AVAILABLE RECORDS:
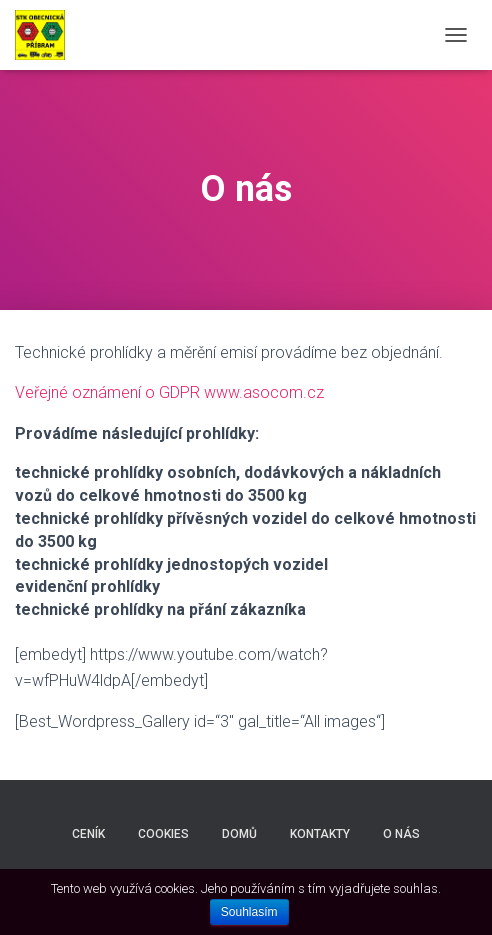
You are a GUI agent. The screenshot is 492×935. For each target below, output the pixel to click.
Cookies (163, 834)
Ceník (88, 834)
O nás (401, 834)
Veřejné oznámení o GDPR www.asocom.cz (169, 392)
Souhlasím (249, 912)
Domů (239, 834)
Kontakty (320, 834)
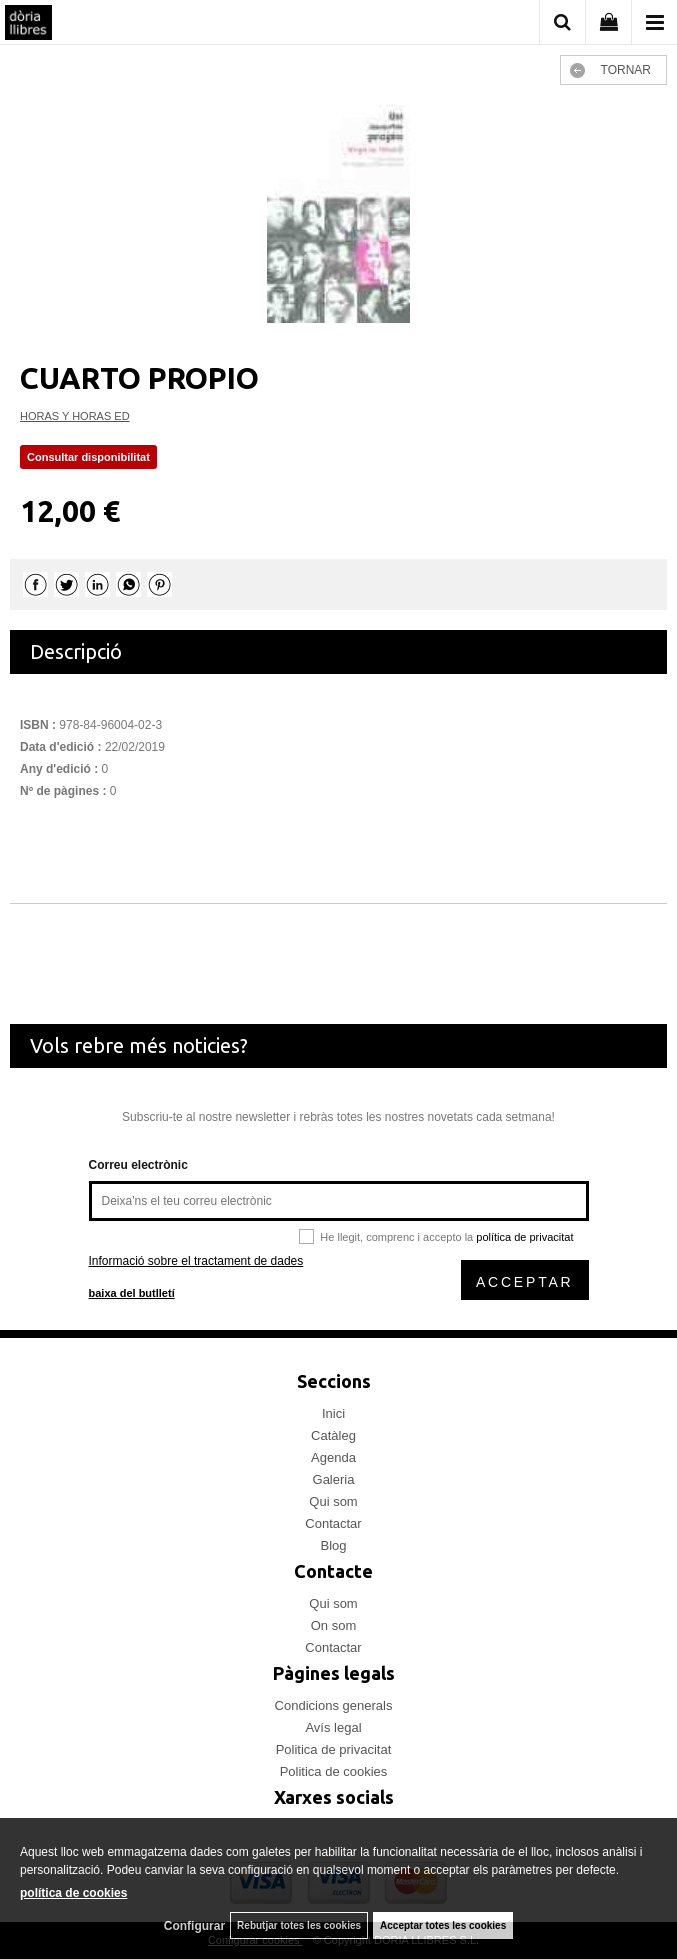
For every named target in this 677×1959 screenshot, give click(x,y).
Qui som (333, 1501)
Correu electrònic (138, 1165)
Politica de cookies (334, 1771)
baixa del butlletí (132, 1293)
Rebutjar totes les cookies (299, 1925)
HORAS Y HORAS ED (75, 416)
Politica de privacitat (334, 1749)
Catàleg (333, 1435)
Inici (333, 1413)
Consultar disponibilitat (88, 457)
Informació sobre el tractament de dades (196, 1261)
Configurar (194, 1926)
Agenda (333, 1457)
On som (334, 1625)
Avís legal (333, 1727)
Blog (333, 1545)
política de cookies (73, 1893)
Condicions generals (334, 1705)
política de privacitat (524, 1237)
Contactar (333, 1523)
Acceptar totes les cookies (443, 1925)
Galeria (334, 1479)
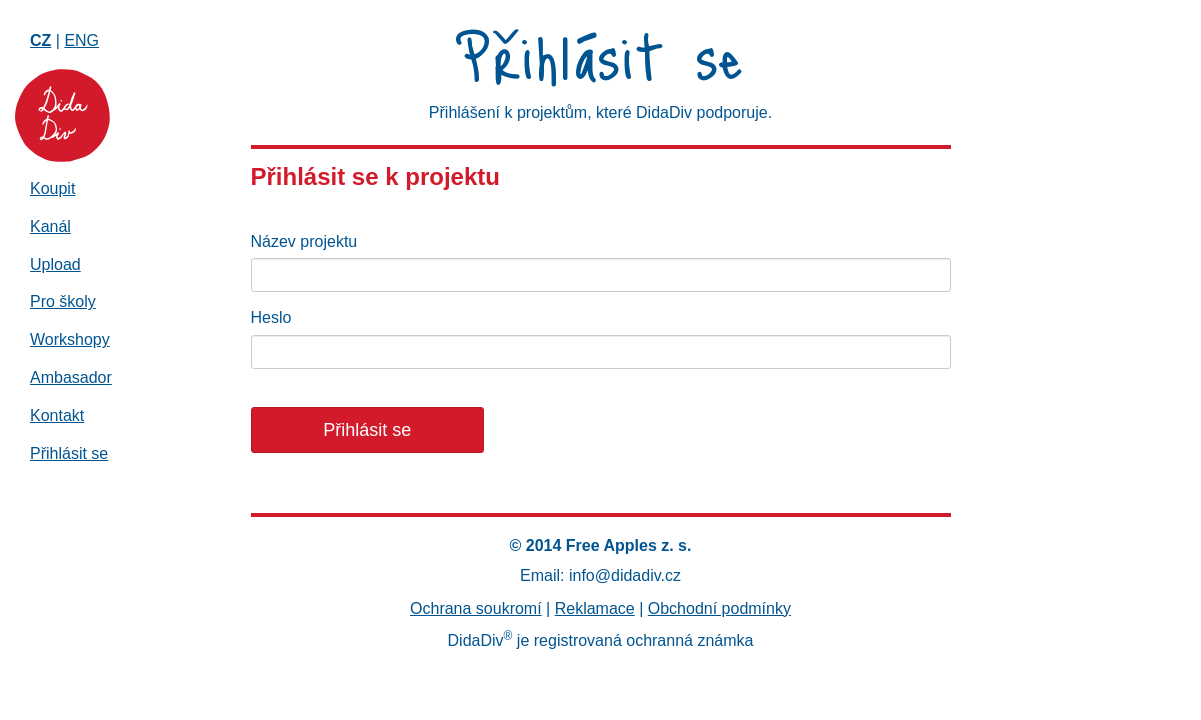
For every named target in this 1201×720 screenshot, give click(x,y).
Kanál (50, 226)
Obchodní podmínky (719, 608)
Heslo (271, 317)
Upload (55, 264)
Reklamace (595, 608)
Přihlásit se (69, 453)
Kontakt (57, 415)
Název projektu (304, 241)
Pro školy (63, 301)
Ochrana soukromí (476, 608)
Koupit (52, 188)
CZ (40, 40)
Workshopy (70, 339)
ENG (81, 40)
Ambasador (71, 377)
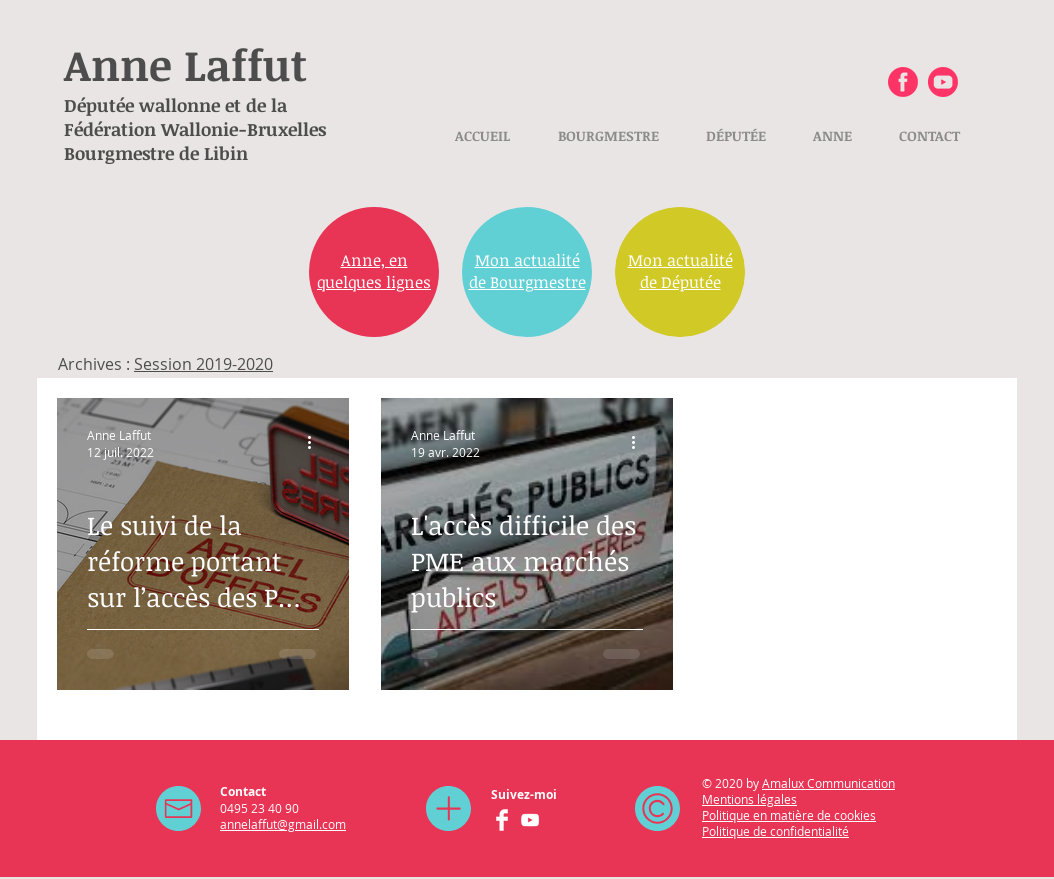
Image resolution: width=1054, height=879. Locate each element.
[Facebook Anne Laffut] (903, 82)
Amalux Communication (828, 783)
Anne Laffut (185, 64)
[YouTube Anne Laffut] (530, 820)
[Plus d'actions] (316, 443)
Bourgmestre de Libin (156, 153)
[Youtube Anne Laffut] (943, 82)
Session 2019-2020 (203, 364)
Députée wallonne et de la (175, 105)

AIM OF THE TASK: In the records above, everything from the line with "Upload (55, 264)" down to the line with "Bourgmestre de Libin (156, 153)" is to be set down exactly, both ends included, with no pictures and no other lines.

RESULT BELOW:
Upload (55, 264)
Reklamace (595, 608)
Přihlásit se (69, 453)
Kontakt (57, 415)
Název projektu (304, 241)
Pro školy (63, 301)
Ochrana soukromí (476, 608)
Koupit (52, 188)
CZ (40, 40)
Workshopy (70, 339)
ENG (81, 40)
Ambasador (71, 377)
Image resolution: width=1054, height=879. Locate each element.
[Facebook Anne Laffut] (903, 82)
Amalux Communication (828, 783)
Anne Laffut (185, 64)
[YouTube Anne Laffut] (530, 820)
[Plus d'actions] (316, 443)
Bourgmestre de Libin (156, 153)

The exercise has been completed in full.